Robert Canady is a PhD student in the Department of Electrical and Computer Engineering. He joined the Distributed Object Computing (DOC) group under Dr. Aniruddha Gokhale in the summer of 2017 at the Institute for Software Integrated Systems. Robert has switched between being a teaching and research assistant under different projects. He is currently interning at the Autonomy Technology Research Center out of Wright State University. Robert's research is at the intersection of Edge Computing and Adversarial Machine Learning, where he is looking into ways to make machine learning models deployed at the edge more efficient while also being robust to unseen data/conditions or malicious attacks. He received his BA in Mathematics and Physics from Transylvania University in 2017. 

Thursday, July 14: Tim Darrah (recording found here)

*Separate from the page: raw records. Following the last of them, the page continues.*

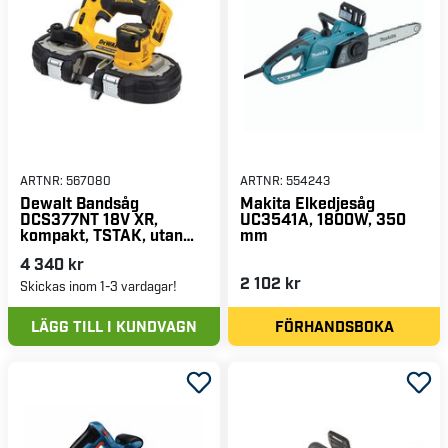
ARTNR:
567080
ARTNR:
554243
Dewalt Bandsåg
Makita Elkedjesåg
DCS377NT 18V XR,
UC3541A, 1800W, 350
kompakt, TSTAK, utan
mm
batteri & laddare
4 340 kr
2 102 kr
Skickas inom 1-3 vardagar!
LÄGG TILL I KUNDVAGN
FÖRHANDSBOKA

 Timothy Darrah is a 4th year PhD student and a NASA Fellow in the Intelligent Systems division at NASA Ames Research Center. His focus is on extending the state-of-the-art in health management technologies for cyber physical systems with a focus on data driven prognostics and data management. He is concurrently a visiting scholar at the Research Institute of Sweden, where he is applying his developed methods to automotive electronics in effort to advance Sweden’s goals of the electrification of their automobile industry. Timothy served 7 years in the U.S. Army as an Airborne Infantryman and later an Avionics Maintenance Supervisor. He was deployed to Afghanistan in 2011, has received numerous awards for conduct and achievement, held the rank of Staff Sergeant, and was honorably discharged in 2013.

Thursday, July 21: Matt Nice (recording found here)

Matt Nice is a PhD student in Civil Engineering and the Insitute for Software Integrated Systems at Vanderbilt University. He earned his M.Eng in Cyber-Physical Systems at Vanderbilt University. He earned his B.S.E. at Tulane University. His research interests are broadly in transportation cyber-physical systems. That includes autonomous vehicles, sensor networks, and human-in-the-loop systems. He is focused on empirical successes from research ideas.